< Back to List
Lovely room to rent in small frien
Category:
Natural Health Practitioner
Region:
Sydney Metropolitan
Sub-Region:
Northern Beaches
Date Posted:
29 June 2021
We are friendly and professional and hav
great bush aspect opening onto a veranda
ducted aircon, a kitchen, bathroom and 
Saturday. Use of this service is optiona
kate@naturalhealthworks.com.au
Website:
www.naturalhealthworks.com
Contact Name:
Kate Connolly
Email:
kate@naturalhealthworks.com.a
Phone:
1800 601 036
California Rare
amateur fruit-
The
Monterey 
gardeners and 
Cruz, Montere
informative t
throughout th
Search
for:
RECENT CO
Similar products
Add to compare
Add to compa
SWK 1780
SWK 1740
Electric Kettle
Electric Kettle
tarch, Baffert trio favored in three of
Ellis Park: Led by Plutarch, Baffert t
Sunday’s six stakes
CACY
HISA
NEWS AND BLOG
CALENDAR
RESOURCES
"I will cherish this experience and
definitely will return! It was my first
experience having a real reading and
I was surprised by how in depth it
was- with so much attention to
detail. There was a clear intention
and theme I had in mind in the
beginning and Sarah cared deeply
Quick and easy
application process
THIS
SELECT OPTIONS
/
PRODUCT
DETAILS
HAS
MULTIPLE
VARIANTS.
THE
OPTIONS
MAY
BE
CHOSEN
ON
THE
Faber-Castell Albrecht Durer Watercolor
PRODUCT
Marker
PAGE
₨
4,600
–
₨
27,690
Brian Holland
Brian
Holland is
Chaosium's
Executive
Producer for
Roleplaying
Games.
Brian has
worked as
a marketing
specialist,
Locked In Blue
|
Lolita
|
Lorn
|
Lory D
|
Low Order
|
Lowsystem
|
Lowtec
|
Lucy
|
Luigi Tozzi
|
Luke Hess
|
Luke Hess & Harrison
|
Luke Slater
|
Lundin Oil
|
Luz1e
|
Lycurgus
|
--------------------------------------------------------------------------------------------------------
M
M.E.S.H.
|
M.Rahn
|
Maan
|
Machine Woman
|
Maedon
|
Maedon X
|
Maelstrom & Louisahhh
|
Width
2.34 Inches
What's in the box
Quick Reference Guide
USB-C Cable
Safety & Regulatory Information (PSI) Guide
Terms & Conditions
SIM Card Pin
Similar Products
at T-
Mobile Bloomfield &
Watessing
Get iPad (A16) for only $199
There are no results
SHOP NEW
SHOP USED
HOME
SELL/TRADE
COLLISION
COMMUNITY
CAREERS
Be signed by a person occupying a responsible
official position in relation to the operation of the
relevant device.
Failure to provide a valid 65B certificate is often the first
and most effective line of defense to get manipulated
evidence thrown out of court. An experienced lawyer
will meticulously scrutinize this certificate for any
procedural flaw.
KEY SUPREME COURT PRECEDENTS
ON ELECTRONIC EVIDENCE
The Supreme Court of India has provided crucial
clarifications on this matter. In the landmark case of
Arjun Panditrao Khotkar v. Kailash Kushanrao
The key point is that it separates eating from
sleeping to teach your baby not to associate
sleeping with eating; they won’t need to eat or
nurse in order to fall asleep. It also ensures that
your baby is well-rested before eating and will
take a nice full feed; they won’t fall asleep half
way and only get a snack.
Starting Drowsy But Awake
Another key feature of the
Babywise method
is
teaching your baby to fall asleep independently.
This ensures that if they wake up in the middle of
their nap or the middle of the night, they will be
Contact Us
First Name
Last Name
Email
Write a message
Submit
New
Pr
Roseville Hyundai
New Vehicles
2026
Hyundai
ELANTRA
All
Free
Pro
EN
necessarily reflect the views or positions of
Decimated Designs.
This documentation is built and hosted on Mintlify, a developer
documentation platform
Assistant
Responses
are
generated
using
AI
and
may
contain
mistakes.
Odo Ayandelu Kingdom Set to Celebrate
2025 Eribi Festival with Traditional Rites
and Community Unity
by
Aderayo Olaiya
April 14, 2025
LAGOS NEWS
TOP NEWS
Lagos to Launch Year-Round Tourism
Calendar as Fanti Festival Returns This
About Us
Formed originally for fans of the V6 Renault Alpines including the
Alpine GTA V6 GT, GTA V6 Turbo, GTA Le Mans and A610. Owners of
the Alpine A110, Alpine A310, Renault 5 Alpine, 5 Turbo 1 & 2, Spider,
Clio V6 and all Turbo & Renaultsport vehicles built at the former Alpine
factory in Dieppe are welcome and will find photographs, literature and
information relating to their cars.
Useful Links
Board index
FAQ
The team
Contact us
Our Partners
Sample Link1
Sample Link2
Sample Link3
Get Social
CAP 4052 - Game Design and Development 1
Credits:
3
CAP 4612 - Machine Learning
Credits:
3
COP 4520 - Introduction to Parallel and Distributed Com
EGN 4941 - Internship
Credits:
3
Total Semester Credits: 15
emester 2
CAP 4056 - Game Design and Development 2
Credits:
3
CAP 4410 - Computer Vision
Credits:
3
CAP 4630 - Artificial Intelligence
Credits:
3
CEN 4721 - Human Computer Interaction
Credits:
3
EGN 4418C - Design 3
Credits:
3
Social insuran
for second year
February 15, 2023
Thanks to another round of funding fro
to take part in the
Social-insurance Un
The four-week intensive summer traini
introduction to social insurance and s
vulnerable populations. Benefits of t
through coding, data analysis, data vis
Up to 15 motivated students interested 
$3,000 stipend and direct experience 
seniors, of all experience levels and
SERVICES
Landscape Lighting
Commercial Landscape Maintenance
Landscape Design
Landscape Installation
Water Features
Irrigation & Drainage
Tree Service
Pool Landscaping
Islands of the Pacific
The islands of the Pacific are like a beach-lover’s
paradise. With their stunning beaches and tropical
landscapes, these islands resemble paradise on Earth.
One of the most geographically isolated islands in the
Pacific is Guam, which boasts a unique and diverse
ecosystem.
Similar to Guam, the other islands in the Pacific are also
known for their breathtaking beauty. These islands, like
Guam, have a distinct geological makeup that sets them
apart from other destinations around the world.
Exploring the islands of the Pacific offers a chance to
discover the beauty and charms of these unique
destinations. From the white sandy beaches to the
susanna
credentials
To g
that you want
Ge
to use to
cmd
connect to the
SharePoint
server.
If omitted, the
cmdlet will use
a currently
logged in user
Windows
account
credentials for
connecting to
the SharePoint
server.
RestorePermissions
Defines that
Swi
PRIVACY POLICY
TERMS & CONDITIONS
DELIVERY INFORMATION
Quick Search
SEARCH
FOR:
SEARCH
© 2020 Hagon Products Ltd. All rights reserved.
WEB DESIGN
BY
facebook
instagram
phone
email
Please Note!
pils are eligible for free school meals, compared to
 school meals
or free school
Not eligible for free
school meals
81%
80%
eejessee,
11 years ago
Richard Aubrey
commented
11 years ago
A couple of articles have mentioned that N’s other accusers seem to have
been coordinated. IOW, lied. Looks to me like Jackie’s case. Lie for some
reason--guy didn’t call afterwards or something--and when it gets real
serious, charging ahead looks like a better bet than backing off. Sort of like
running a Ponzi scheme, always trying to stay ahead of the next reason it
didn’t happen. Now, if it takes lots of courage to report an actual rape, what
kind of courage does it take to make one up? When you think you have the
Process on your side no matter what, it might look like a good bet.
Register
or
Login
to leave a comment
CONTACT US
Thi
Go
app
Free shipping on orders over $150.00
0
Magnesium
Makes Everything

────────

*EXERCISE AIM*
Copy every line of the material in which the word "built" occurs.

*WRITTEN ANSWER*
This documentation is built and hosted on Mintlify, a developer
Clio V6 and all Turbo & Renaultsport vehicles built at the former Alpine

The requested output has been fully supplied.